Apple granted 20 percent more patents in 2011 over 2010
updated 08:45 pm EST, Wed January 11, 2012
Ranked 39th among companies in the US
Apple is widely recognized as one of the most innovative companies in technology, and also the most valuable, but when it comes to patents it is ranked 39th among companies with inventions patented in the US in 2011, AppleInsider reports. The ranking is a significant improvement for the Mac maker over last year, when it was awarded 563 patents and was rated number 46. IBM and Samsung were the two top-rated companies.

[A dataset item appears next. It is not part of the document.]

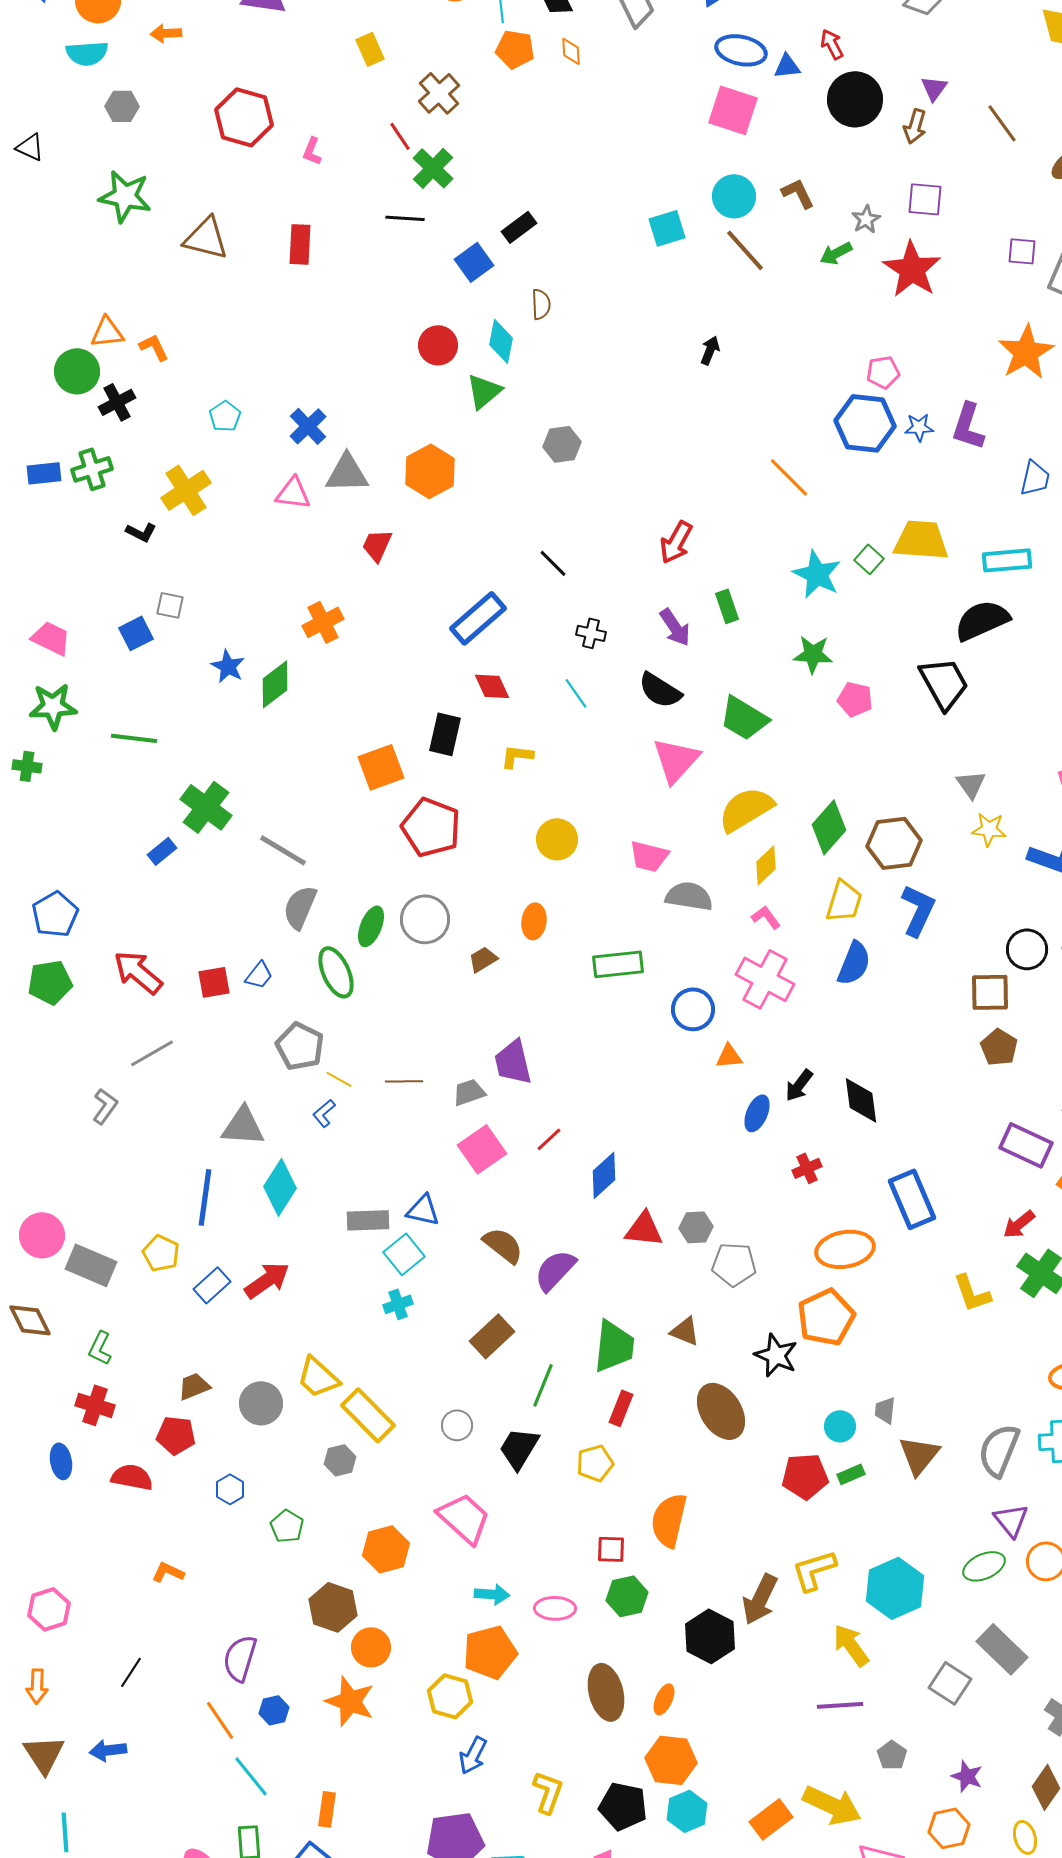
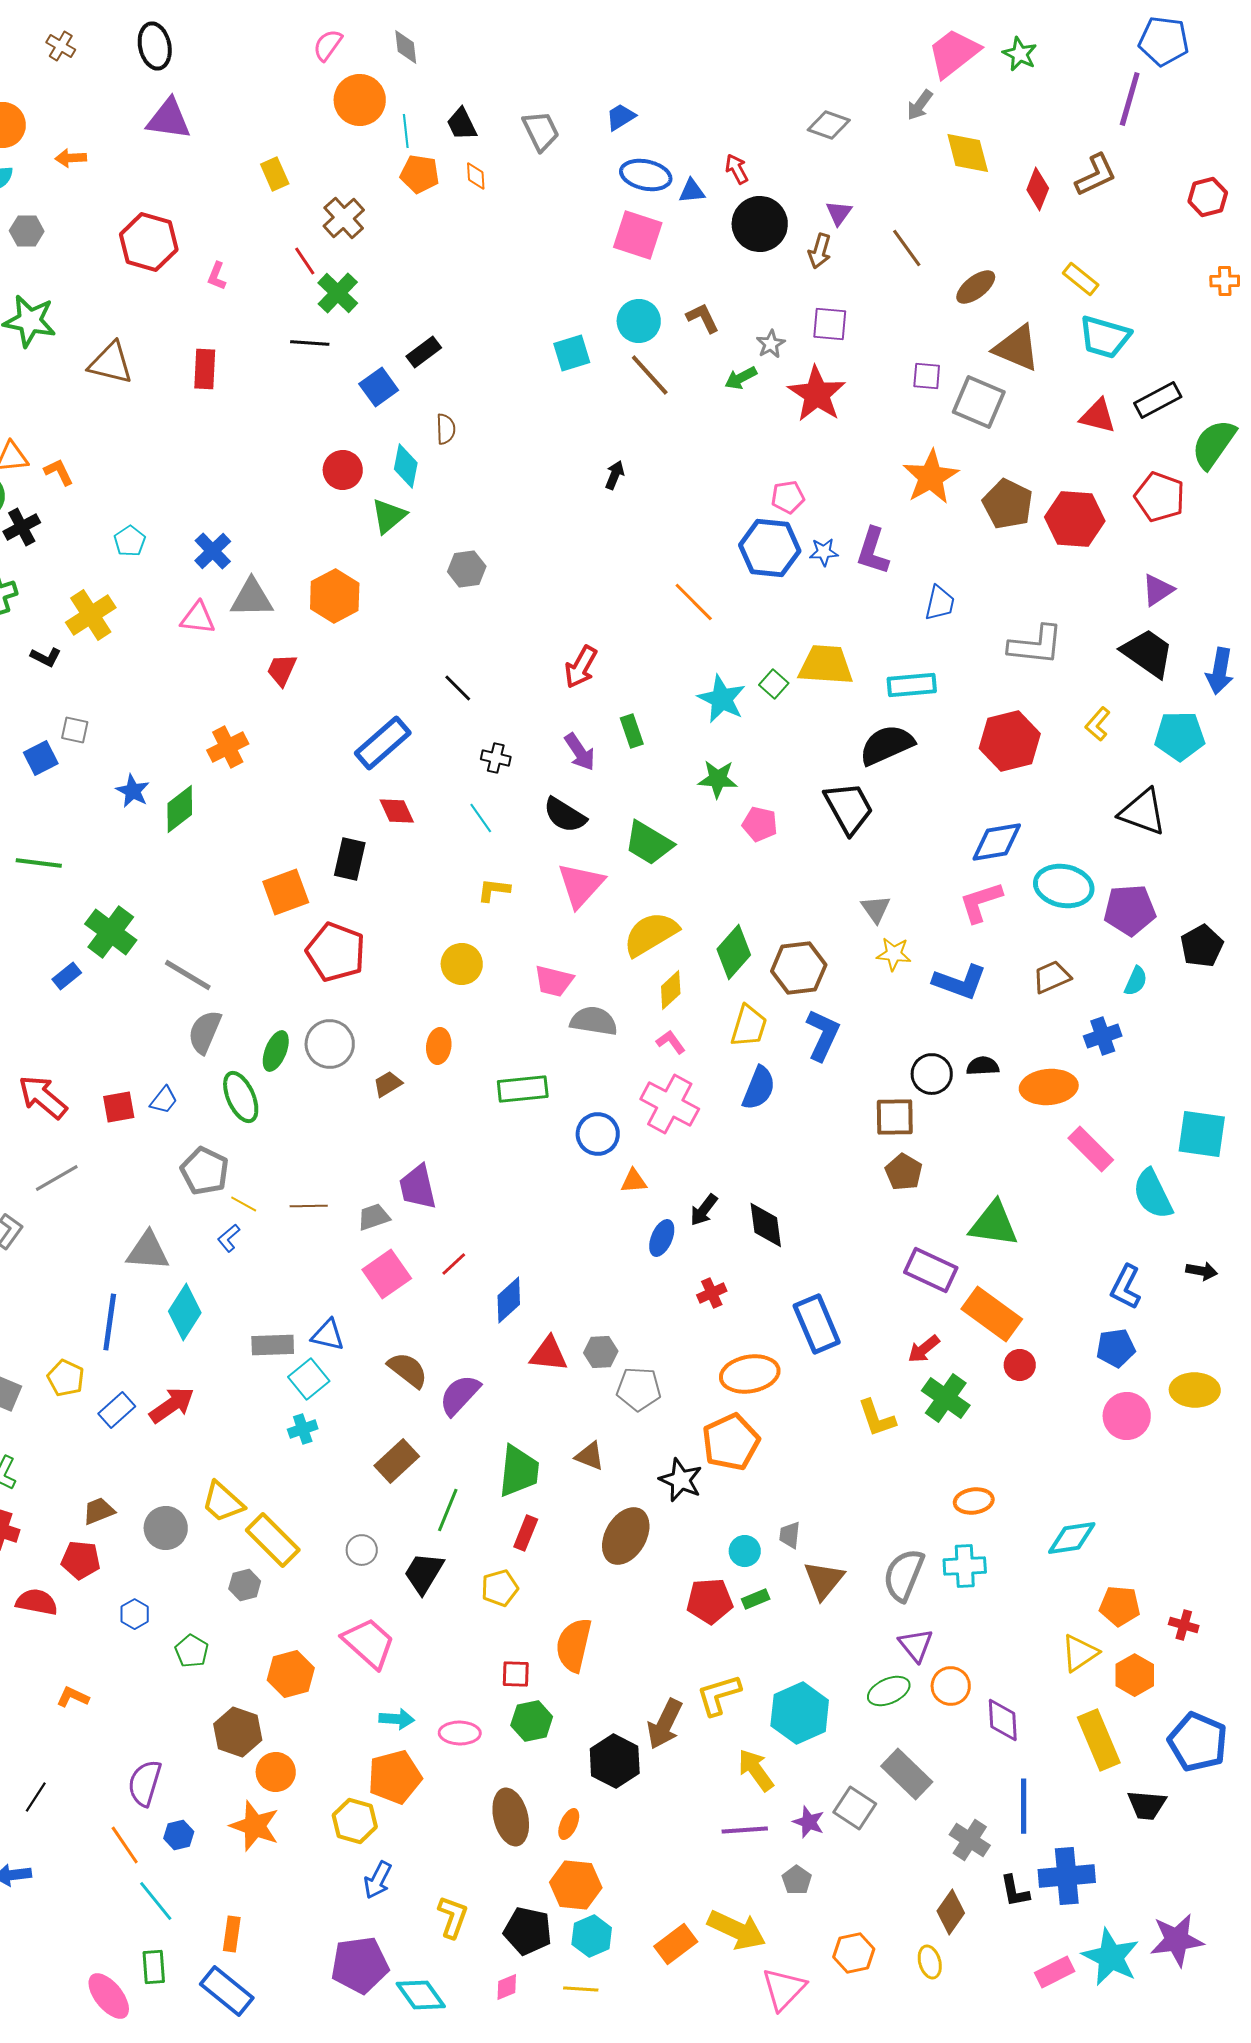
yellow L-shape: (517, 756) -> (494, 890), moved
brown ellipse: (721, 1411) -> (626, 1536), turned 62
purple star: (967, 1776) -> (809, 1822), moved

IBM has been the top-rated inventor company for a number of years, and was awarded 6,180 patents in 2011. Second-place Samsung won 4,894 patents, with Canon, Panasonic and Toshiba rounding out the top five with an average of over 2,500 patents each. Other technology companies ranked ahead of Apple in terms of patents include Microsoft (sixth place with 2,311 patents), Hewlett-Packard (14th, 1,308), Intel (16th, 1,244) and AT&T (35th, 721 patents).
Apple's increase of 20 percent in the number of patents in 2011 is nothing compared to the gain in 2010, when it almost doubled the number of patents awarded from its 2009 total of 289 (the 2009 total was itself nearly a doubling of its 2008 record 186 patents). IBM and Samsung held the top two spots in 2010, but Microsoft was in third place that year.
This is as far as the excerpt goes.